Sex differences in cognitive performance and alcohol consumption in High Alcohol-Drinking (HAD-1) rats

N Mittal; SM Fleming; A Martinez; N Thakore; RL Bell; WT Maddox; T Schallert; CL Duvauchelle

doi:10.1016/j.bbr.2019.112456

. Author manuscript; available in PMC: 2020 Nov 30.

Published in final edited form as: Behav Brain Res. 2019 Dec 28;381:112456. doi: 10.1016/j.bbr.2019.112456

Sex differences in cognitive performance and alcohol consumption in High Alcohol-Drinking (HAD-1) rats

N Mittal ^a,^b, SM Fleming ^c, A Martinez ^f, N Thakore ^a,^b, RL Bell ^d, WT Maddox ^e, T Schallert ^b,^f, CL Duvauchelle ^a,^b,^*

PMCID: PMC7703803 NIHMSID: NIHMS1648836 PMID: 31891743

Abstract

Excessive alcohol (ethanol) consumption negatively impacts social, emotional, as well as cognitive function and well-being. Thus, identifying behavioral and/or biological predictors of excessive ethanol consumption is important for developing prevention and treatment strategies against alcohol use disorders (AUDs). Sex differences in alcohol consumption patterns are observed in humans, primates, and rodents. Selectively bred high alcohol-drinking rat lines, such as the “HAD-1” lines are recognized animal models of alcoholism. The present work examined sex differences in alcohol consumption, object recognition, and exploratory behavior in male and female HAD-1 rats. Naïve male and female HAD-1 rats were tested in an object recognition test (ORT) prior to a chronic 24 h intermittent ethanol access procedure for five weeks. Object recognition parameters measured included exploratory behavior, object investigation, and time spent near objects. During the initial training trial, rearing, active object investigation and amount of time spent in the object-containing section was significantly greater in female HAD-1 rats compared to their male counterparts. During the subsequent testing trial, time spent in the object-containing section was greater in female, compared to male, rats; but active object investigation and rearing did not statistically differ between females and males. In addition, female HAD-1 rats consumed significantly more ethanol than their male counterparts, replicating previous findings. Moreover, across all animals there was a significant positive correlation between exploratory behavior in ORT and ethanol consumption level. These results indicate there are significant sex differences in cognitive performance and alcohol consumption in HAD-1 rats, which suggests neurobiological differences as well.

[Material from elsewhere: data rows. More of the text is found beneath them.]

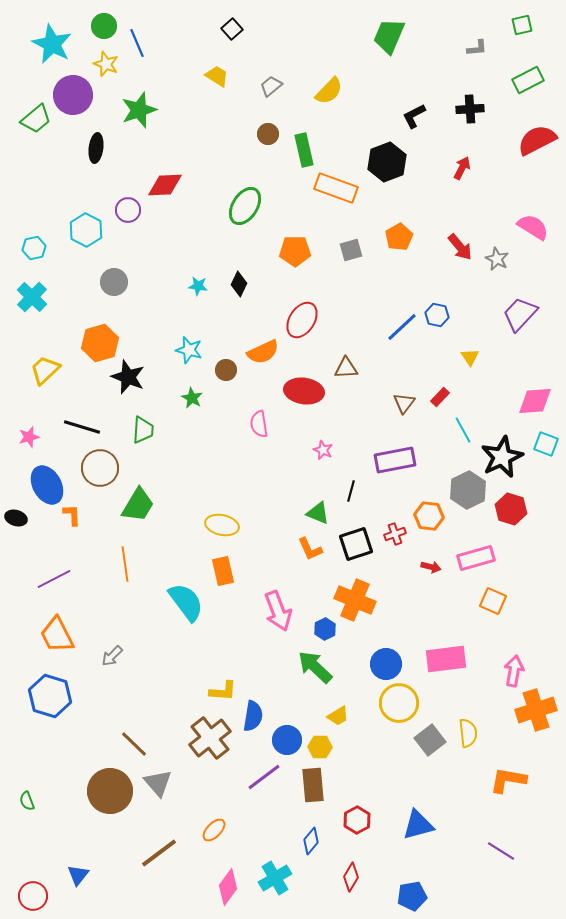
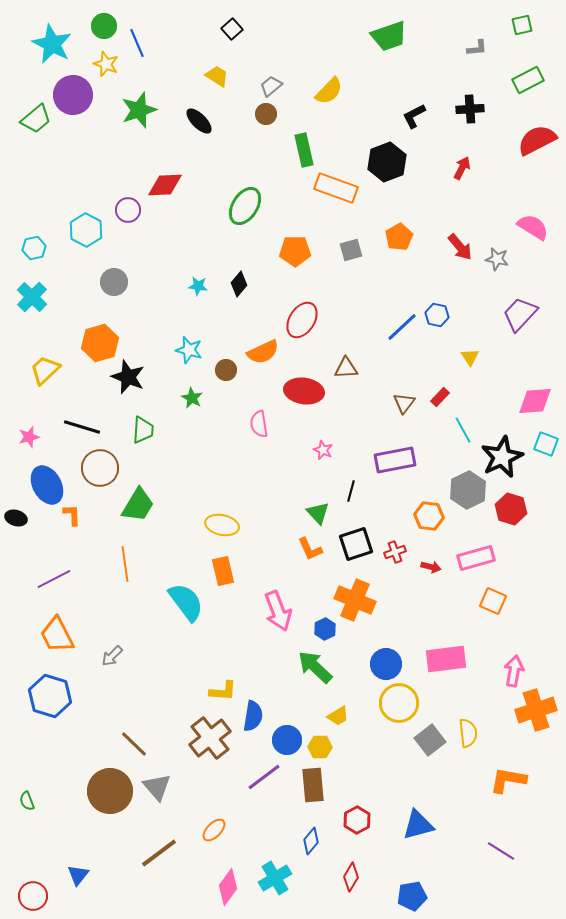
green trapezoid at (389, 36): rotated 132 degrees counterclockwise
brown circle at (268, 134): moved 2 px left, 20 px up
black ellipse at (96, 148): moved 103 px right, 27 px up; rotated 52 degrees counterclockwise
gray star at (497, 259): rotated 15 degrees counterclockwise
black diamond at (239, 284): rotated 15 degrees clockwise
green triangle at (318, 513): rotated 25 degrees clockwise
red cross at (395, 534): moved 18 px down
gray triangle at (158, 783): moved 1 px left, 4 px down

Keywords: Object recognition test, Selectively bred high alcohol-drinking rats, Alcohol use disorders, Exploratory behaviour, Novel object recognition, Attention

1. Introduction

Alcohol use disorder (AUD) is a widely prevalent and debilitating health condition with significant negative medical consequences and vast societal socioeconomic costs. In the US, the estimated cost associated with excessive alcohol consumption in 2010 was $249 billion [1]. The identification of behavioral and biological predictors of AUD is an important goal in the field, as it would facilitate determination of at-risk individuals and novel intervention strategies. Although a variety of genetic and environmental factors associated with AUD and dependence have been identified [2,3], how these factors differ by sex remains unclear [4,5].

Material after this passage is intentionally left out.